## WORK TO BE COMPLETED
Search term "accident": please copy every line of the records below that contains it.

-- Opening Marker --

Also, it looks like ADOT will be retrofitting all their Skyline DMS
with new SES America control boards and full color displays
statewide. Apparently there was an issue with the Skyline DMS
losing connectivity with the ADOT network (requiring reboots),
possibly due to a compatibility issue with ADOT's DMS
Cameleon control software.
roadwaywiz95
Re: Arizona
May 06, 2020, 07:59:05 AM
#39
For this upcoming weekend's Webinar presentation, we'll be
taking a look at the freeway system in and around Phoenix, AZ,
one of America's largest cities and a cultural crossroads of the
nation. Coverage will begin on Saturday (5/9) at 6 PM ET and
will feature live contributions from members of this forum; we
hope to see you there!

-- Closing Marker --
-- Opening Marker --

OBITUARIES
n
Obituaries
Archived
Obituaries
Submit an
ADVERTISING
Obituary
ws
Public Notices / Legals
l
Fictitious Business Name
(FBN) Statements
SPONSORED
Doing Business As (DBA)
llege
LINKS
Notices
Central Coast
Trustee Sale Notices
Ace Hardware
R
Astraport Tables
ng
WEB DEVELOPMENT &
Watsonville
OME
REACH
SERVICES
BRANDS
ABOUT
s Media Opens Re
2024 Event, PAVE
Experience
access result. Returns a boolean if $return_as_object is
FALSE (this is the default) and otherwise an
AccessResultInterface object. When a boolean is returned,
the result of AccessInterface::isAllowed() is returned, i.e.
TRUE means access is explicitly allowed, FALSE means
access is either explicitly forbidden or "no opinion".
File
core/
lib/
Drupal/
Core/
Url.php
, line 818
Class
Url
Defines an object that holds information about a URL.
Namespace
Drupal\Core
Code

-- Closing Marker --
-- Opening Marker --

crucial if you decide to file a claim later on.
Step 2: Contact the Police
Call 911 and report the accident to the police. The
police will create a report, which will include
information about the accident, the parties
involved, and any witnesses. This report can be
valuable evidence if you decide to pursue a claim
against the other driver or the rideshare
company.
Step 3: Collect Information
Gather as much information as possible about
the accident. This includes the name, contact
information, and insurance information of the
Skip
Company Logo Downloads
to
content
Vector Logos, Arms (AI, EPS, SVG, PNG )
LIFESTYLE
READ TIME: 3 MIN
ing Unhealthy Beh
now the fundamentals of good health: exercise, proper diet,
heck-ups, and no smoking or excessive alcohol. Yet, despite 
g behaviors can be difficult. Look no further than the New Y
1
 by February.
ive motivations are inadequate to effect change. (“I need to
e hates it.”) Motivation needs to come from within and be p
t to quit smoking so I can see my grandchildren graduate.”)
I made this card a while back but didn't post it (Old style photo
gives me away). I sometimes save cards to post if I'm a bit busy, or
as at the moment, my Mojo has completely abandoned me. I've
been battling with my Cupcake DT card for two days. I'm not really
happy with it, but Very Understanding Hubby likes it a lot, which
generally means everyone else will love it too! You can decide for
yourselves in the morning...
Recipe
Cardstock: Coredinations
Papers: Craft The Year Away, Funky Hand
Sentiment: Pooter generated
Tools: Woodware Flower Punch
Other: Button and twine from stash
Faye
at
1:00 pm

-- Closing Marker --

## OUTPUT OF THE EXERCISE
Call 911 and report the accident to the police. The
information about the accident, the parties
the accident. This includes the name, contact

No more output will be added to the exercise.